(Stored data entries)
┄┄┄┄┄┄┄┄┄┄

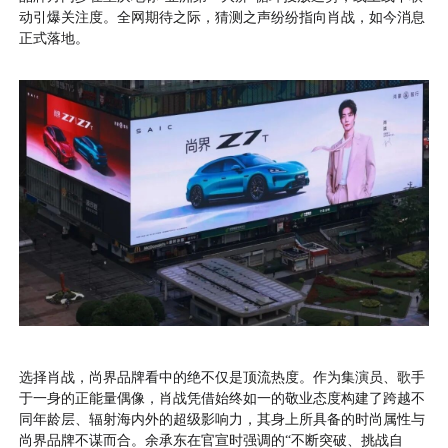
动引爆关注度。全网期待之际，猜测之声纷纷指向肖战，如今消息
正式落地。
选择肖战，尚界品牌看中的绝不仅是顶流热度。作为集演员、歌手
于一身的正能量偶像，肖战凭借始终如一的敬业态度构建了跨越不
同年龄层、辐射海内外的超级影响力，其身上所具备的时尚属性与
尚界品牌不谋而合。余承东在官宣时强调的“不断突破、挑战自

┄┄┄┄┄┄┄┄┄┄

Activity: In the records above, find the line containing "于一身的正能量偶像，肖战凭借始终如一的敬业态度构建了跨越不"; please retype it and every line after it through the last line, exactly and with nothing else.

Solution:
于一身的正能量偶像，肖战凭借始终如一的敬业态度构建了跨越不
同年龄层、辐射海内外的超级影响力，其身上所具备的时尚属性与
尚界品牌不谋而合。余承东在官宣时强调的“不断突破、挑战自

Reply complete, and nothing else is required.